Stored data entries:
####################

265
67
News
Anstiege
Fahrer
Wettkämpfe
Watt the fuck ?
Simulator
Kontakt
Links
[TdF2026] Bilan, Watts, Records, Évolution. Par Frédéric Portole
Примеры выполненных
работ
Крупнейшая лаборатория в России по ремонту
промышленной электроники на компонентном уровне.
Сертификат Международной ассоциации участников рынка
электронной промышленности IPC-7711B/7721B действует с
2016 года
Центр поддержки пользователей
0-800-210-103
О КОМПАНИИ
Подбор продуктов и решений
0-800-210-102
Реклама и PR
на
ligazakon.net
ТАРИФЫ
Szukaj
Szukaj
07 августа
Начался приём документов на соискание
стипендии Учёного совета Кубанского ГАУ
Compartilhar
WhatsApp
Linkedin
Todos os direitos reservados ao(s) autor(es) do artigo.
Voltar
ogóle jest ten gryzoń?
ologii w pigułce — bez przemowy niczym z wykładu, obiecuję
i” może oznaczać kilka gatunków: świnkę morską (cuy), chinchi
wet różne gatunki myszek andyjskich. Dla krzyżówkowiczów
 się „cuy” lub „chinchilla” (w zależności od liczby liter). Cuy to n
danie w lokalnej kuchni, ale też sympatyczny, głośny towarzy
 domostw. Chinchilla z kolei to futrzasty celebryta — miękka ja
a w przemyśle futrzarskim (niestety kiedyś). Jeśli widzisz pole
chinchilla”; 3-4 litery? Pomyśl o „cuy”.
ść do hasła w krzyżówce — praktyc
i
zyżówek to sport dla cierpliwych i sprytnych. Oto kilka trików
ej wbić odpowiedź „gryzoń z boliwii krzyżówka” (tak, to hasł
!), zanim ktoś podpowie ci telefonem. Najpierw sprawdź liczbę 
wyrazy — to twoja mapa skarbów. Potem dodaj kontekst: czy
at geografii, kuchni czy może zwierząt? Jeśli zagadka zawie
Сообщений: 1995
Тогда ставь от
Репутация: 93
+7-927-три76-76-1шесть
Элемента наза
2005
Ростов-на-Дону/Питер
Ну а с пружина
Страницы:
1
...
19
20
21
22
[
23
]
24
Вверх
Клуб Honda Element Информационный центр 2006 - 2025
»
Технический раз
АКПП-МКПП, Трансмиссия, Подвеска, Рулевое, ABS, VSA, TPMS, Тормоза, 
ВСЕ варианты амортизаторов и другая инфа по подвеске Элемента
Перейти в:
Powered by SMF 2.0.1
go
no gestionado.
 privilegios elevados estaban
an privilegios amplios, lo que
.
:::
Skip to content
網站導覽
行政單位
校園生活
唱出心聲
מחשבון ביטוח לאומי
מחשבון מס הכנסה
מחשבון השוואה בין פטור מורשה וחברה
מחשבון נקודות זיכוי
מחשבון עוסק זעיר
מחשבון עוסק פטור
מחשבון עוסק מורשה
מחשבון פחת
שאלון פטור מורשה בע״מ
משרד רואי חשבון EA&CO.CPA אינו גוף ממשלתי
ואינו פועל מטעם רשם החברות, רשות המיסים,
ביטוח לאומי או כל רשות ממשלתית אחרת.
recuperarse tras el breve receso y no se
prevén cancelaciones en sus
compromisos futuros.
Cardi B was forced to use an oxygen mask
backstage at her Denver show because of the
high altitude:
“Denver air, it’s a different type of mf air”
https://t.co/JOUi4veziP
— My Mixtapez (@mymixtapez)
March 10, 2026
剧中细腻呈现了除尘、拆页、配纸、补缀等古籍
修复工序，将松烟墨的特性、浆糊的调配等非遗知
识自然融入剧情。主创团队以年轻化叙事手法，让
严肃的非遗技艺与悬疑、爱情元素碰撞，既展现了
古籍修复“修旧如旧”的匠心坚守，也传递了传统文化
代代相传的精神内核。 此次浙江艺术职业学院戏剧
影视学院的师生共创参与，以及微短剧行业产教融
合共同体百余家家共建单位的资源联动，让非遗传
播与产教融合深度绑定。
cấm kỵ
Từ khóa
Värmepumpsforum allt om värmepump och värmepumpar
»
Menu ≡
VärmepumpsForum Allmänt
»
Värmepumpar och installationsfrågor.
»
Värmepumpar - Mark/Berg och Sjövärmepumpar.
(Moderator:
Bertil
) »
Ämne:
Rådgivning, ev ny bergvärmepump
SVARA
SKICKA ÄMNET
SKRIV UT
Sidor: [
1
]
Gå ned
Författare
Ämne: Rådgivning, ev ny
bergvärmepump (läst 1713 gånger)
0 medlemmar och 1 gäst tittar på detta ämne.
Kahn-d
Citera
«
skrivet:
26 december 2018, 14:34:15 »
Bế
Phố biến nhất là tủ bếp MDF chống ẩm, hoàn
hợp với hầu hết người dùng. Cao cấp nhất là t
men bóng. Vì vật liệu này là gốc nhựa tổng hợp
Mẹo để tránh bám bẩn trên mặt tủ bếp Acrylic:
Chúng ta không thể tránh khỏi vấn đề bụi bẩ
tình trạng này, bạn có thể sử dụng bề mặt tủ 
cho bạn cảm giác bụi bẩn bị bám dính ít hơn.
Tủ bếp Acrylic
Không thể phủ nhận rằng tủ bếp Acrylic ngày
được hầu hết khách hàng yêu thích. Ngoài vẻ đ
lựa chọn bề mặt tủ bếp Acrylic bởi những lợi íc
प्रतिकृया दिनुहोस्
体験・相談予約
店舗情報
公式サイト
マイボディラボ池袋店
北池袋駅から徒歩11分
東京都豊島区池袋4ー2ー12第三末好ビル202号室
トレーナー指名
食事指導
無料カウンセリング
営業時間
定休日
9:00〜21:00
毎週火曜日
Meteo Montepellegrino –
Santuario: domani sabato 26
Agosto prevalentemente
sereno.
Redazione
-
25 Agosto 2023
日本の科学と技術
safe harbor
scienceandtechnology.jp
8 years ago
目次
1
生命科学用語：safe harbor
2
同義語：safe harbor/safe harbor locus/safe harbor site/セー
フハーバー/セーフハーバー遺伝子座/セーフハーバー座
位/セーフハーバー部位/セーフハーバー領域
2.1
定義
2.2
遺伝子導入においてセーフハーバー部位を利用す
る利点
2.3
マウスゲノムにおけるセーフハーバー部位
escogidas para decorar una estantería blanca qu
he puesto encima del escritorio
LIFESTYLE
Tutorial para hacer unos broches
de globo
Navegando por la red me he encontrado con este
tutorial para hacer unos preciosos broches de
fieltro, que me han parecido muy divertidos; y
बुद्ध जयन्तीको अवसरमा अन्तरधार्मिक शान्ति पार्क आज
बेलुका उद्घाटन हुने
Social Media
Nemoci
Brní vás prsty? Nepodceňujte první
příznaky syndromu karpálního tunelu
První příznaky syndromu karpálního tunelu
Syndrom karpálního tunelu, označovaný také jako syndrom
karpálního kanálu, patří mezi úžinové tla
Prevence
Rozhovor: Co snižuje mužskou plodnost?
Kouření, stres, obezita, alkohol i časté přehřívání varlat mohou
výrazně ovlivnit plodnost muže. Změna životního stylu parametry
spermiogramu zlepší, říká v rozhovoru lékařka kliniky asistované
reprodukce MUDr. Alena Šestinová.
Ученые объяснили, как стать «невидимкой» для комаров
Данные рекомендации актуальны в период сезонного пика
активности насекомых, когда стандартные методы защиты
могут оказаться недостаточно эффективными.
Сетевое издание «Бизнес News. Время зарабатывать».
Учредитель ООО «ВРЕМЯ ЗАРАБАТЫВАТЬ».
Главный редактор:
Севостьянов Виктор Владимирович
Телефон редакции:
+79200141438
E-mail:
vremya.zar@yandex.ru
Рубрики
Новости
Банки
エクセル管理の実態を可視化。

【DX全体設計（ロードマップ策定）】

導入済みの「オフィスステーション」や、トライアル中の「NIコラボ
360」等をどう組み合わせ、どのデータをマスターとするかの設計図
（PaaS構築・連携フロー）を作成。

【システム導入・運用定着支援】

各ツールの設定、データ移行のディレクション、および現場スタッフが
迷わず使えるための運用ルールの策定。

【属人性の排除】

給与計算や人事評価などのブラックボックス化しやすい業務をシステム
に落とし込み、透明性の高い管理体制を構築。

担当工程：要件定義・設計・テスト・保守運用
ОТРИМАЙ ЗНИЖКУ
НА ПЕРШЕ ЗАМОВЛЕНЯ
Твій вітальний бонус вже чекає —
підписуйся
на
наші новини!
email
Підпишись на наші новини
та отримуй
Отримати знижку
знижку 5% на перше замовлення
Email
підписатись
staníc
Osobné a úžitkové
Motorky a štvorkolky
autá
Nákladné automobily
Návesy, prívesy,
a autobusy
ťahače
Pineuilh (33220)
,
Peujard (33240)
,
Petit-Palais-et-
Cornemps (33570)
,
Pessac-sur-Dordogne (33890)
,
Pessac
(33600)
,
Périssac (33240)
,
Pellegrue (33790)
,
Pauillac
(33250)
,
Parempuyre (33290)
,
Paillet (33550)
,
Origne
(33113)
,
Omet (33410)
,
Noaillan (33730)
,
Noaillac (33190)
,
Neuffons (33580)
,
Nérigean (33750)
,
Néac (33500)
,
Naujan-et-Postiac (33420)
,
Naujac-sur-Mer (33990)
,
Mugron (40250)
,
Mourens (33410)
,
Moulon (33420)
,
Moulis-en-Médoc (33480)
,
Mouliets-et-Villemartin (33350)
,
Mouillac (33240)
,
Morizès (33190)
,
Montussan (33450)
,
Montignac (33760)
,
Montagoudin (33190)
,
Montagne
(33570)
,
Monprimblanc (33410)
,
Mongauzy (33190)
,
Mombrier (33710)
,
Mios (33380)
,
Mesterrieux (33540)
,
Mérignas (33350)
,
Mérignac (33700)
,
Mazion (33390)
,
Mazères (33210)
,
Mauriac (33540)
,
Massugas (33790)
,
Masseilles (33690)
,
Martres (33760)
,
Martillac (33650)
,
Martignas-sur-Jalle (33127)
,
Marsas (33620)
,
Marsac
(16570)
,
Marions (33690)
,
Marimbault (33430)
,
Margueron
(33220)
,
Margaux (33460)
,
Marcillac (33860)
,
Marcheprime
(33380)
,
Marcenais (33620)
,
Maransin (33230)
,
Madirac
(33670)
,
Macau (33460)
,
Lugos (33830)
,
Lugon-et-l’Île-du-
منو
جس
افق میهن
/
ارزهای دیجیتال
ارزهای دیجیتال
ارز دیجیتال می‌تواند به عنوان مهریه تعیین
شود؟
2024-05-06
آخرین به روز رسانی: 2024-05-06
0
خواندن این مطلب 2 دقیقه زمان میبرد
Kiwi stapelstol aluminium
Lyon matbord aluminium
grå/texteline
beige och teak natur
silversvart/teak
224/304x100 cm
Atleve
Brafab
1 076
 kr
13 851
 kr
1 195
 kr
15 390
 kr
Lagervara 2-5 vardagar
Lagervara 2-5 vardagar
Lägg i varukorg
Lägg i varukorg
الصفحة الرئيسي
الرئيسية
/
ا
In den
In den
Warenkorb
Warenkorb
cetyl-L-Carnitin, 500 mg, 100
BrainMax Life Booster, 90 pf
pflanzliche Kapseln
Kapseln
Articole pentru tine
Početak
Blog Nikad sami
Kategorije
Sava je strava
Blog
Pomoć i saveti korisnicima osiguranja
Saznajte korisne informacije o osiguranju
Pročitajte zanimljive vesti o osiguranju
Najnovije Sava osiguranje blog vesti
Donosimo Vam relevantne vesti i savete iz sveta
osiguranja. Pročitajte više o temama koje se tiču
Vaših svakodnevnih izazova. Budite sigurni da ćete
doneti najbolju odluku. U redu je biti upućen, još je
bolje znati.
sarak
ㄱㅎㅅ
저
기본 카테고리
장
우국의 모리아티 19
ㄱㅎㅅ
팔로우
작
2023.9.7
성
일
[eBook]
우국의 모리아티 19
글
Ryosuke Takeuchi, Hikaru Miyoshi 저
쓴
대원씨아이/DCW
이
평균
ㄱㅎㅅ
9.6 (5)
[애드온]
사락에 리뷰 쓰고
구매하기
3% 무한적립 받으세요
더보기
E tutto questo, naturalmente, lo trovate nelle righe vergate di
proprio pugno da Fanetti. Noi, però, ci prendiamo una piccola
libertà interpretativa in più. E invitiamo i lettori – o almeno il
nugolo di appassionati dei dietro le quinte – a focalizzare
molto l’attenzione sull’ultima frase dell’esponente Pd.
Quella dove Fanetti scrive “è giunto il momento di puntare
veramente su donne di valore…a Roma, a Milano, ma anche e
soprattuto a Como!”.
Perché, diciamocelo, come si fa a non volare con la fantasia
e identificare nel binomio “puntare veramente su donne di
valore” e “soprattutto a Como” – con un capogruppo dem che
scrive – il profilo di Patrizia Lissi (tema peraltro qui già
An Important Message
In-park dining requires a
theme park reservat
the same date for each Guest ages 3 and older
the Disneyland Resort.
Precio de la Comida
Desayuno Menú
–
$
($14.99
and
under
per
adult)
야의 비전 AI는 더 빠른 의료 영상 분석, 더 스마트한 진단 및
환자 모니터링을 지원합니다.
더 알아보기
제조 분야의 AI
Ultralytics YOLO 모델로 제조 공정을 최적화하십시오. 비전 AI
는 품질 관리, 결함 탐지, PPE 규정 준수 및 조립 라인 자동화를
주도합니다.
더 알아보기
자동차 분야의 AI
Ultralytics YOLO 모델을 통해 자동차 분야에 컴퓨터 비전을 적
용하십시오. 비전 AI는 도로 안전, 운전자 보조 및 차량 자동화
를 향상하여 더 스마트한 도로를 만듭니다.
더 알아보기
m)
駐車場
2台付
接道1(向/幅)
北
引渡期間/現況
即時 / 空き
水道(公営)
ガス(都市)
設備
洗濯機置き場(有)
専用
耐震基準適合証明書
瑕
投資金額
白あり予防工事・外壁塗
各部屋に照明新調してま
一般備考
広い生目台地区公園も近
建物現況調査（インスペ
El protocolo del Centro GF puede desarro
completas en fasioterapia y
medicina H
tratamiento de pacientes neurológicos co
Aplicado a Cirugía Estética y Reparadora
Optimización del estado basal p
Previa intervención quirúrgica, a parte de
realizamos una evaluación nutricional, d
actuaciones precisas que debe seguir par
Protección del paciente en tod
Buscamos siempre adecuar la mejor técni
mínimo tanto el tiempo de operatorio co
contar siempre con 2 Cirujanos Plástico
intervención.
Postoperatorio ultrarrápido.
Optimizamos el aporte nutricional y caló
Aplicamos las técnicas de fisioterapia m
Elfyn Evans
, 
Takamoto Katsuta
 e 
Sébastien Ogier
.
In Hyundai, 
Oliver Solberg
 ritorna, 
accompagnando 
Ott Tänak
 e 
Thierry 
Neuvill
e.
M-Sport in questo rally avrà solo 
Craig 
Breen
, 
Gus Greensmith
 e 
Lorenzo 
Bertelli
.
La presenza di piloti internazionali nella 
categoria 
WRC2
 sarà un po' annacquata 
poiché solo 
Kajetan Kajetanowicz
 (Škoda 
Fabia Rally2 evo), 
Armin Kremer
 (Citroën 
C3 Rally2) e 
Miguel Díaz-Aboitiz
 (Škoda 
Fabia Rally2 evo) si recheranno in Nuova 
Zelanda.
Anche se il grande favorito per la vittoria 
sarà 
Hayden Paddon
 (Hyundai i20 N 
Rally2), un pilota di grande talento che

####################

§ **Exercise requirements**
In the records above, copy exactly the lines from the one that contains "Protección del paciente en tod" through the last, and nothing else.

§ **Result**
Protección del paciente en tod
Buscamos siempre adecuar la mejor técni
mínimo tanto el tiempo de operatorio co
contar siempre con 2 Cirujanos Plástico
intervención.
Postoperatorio ultrarrápido.
Optimizamos el aporte nutricional y caló
Aplicamos las técnicas de fisioterapia m
Elfyn Evans
, 
Takamoto Katsuta
 e 
Sébastien Ogier
.
In Hyundai, 
Oliver Solberg
 ritorna, 
accompagnando 
Ott Tänak
 e 
Thierry 
Neuvill
e.
M-Sport in questo rally avrà solo 
Craig 
Breen
, 
Gus Greensmith
 e 
Lorenzo 
Bertelli
.
La presenza di piloti internazionali nella 
categoria 
WRC2
 sarà un po' annacquata 
poiché solo 
Kajetan Kajetanowicz
 (Škoda 
Fabia Rally2 evo), 
Armin Kremer
 (Citroën 
C3 Rally2) e 
Miguel Díaz-Aboitiz
 (Škoda 
Fabia Rally2 evo) si recheranno in Nuova 
Zelanda.
Anche se il grande favorito per la vittoria 
sarà 
Hayden Paddon
 (Hyundai i20 N 
Rally2), un pilota di grande talento che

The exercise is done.